O timing reflete pressão na cadeia de suprimentos da Apple. Durante sua última conferência de resultados, o CEO Tim Cook divulgou que os modelos iPhone 17 enfrentaram restrições de produção devido à disponibilidade insuficiente de chips A19 e A19 Pro da TSMC. A TSMC em si está sobrecarregada: HPC (computação de alto desempenho / aceleradores de IA) representou 61% da receita Q1 2026 da TSMC versus apenas 26% para smartphones, com HPC crescendo 20% trimestral enquanto receita de smartphone caiu 11%. A Apple, historicamente o cliente de lançamento dominante para os nós mais novos da TSMC, agora está competindo com Nvidia e AMD por capacidade.
O papel da Intel permanece parcialmente indefinido. Nenhuma empresa divulgou quais produtos a Intel fabricaria—se dispositivos de consumidor como iPhones, Macs, ou ambos, e em quais nós de processo (Intel 14A/1.4nm esperado 2028, ou 18A/1.8nm anterior). O escopo pode variar desde produção piloto e trabalho focado em chiplet até fabricação em escala total. Essa ambigüidade importa porque o escopo técnico e comercial determinará se esta é uma diversificação modesta ou uma reestruturação estrutural da fabricação de chips avançados.

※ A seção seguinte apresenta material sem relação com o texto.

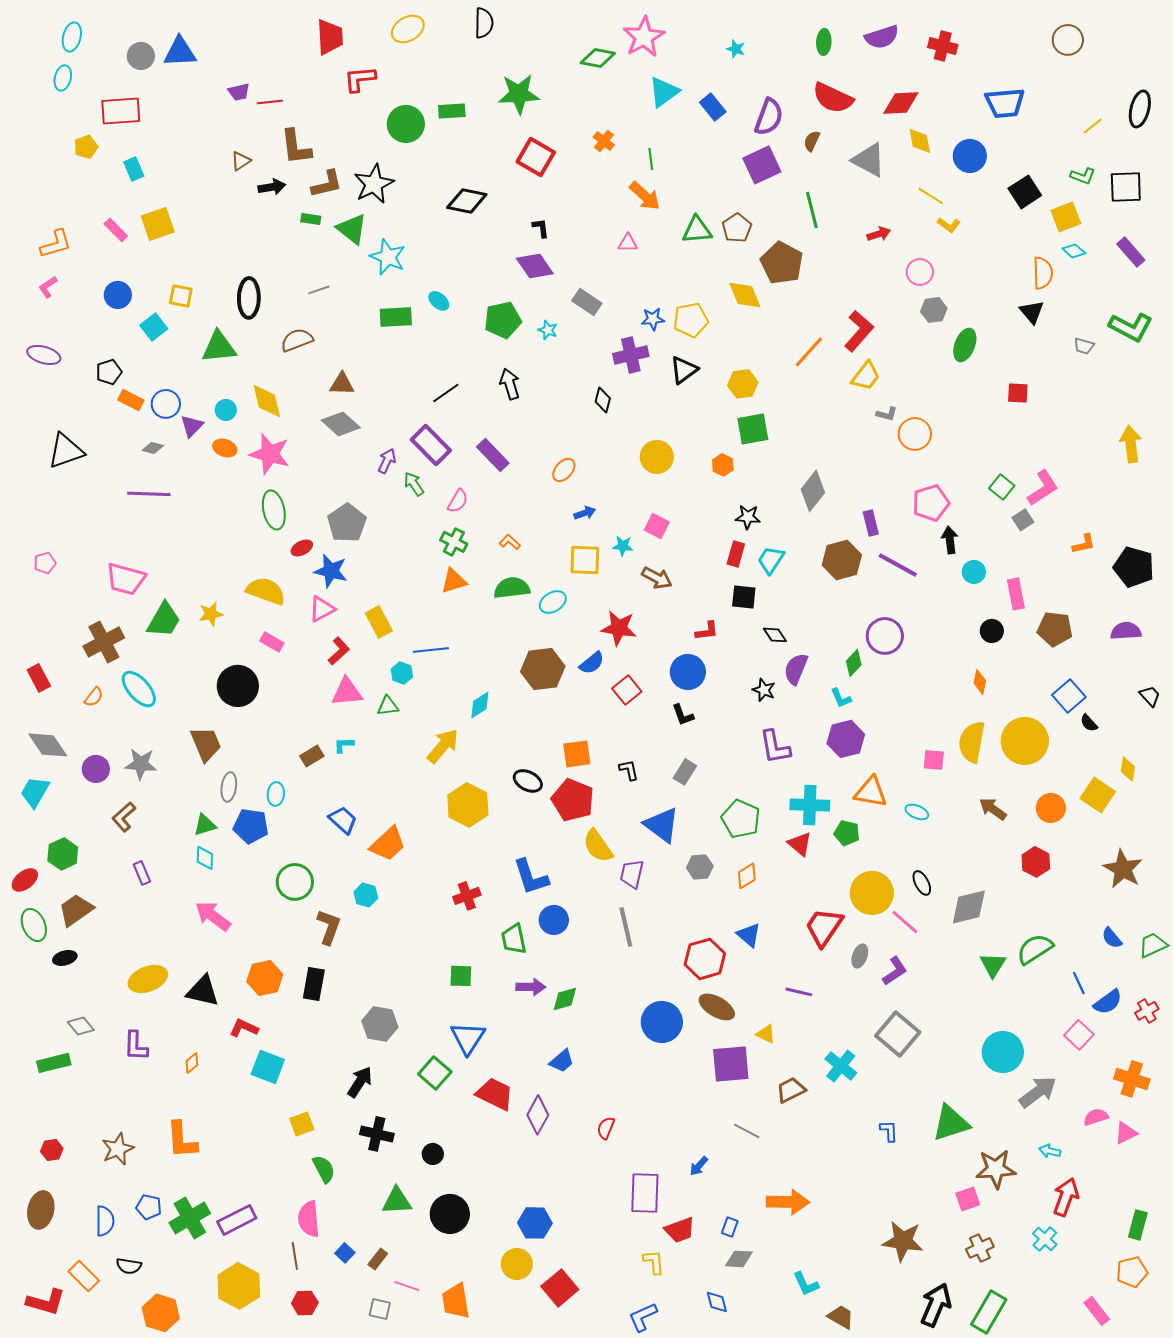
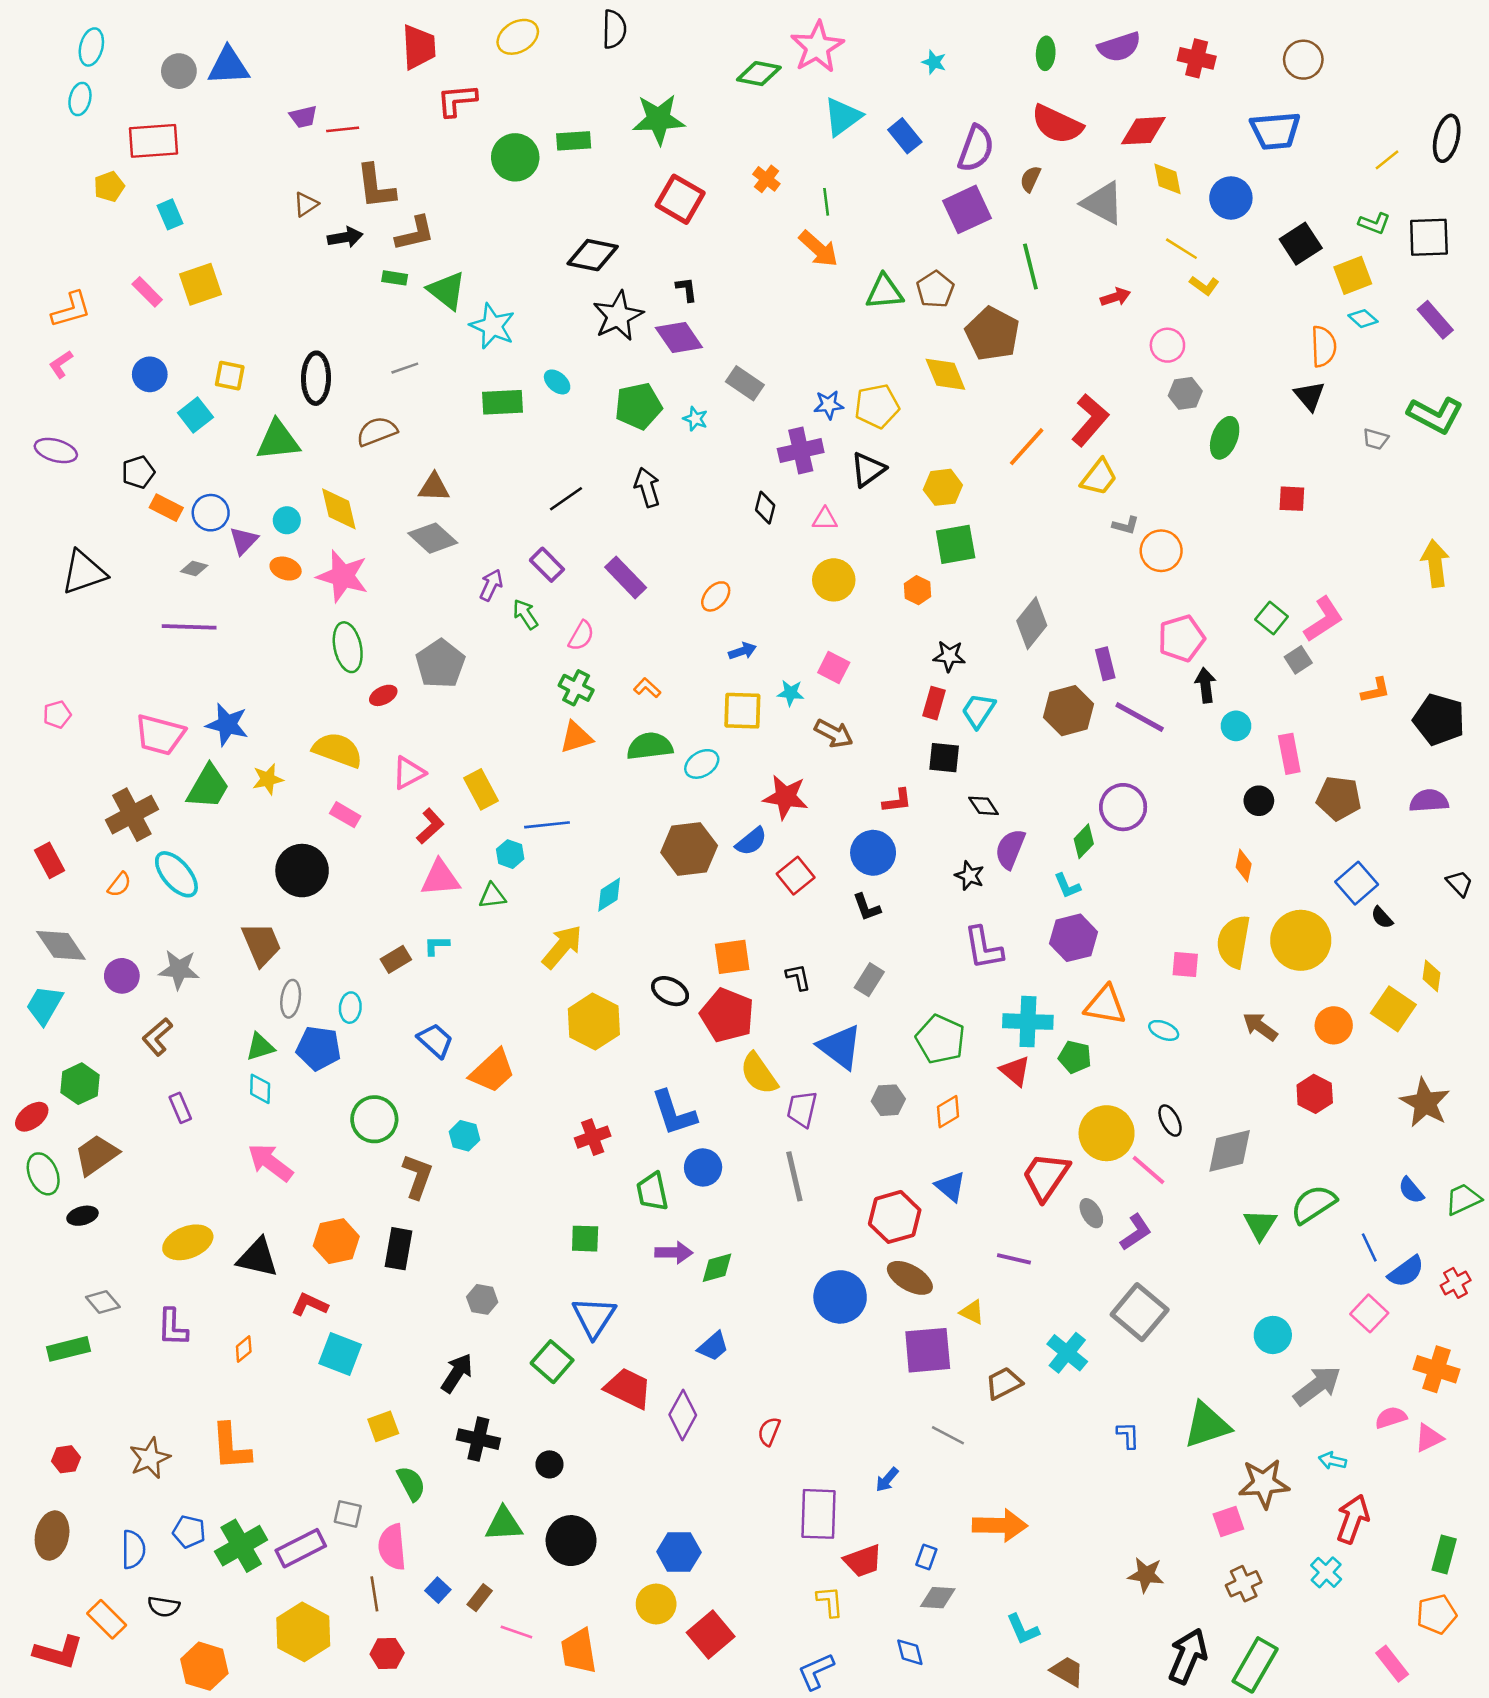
brown circle: (1068, 40) -> (1303, 60), moved
black star: (374, 184) -> (618, 316), moved
pink triangle: (628, 243) -> (825, 519), moved
purple rectangle: (431, 445) -> (547, 565), size x0.7
blue star: (331, 571) -> (227, 725), moved
gray ellipse: (860, 956) -> (1091, 1213), turned -50
gray hexagon: (380, 1024) -> (482, 1299), size x0.7
cyan circle: (1003, 1052) -> (1273, 1335), size x0.7
brown star: (903, 1241) -> (1146, 1575), size x0.7
gray square: (380, 1309) -> (348, 1514), moved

O governo dos EUA desempenhou um papel ativo. O secretário do Comércio Howard Lutnick se reuniu repetidamente com executivos da Apple, NVIDIA e SpaceX ao longo do último ano para encorajar parcerias com Intel. A administração detém uma participação ~10% na Intel (avaliada em >$50 bilhões após ganhos recentes) e tem trabalhado explicitamente para 'gerar negócios' para o fabricante de chips. Isto marca uma mudança em direção à política industrial ativa—não apenas subsidíos, mas relações cliente-fornecedor orquestradas.

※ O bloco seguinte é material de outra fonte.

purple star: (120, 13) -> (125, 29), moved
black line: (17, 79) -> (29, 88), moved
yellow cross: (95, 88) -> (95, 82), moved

Para arquitetos: esta parceria sinaliza preocupação crescente sobre risco de oferta de chips concentrado em Taiwan em meio a tensões geopolitícas e picos de demanda impulsionados por IA. No entanto, nova capacidade de fab dos EUA leva anos para escalar. Os nós avançados da Intel (produção 14A 2028+) não podem ajudar a Apple imediatamente; alívio de curto prazo dependeria de capacidade existente ou nós de processo mais antigos. Enquanto isso, a TSMC permanece constrita, mantendo memória, HBM e acesso de nó de ponta competitivo e caro até 2027–2028.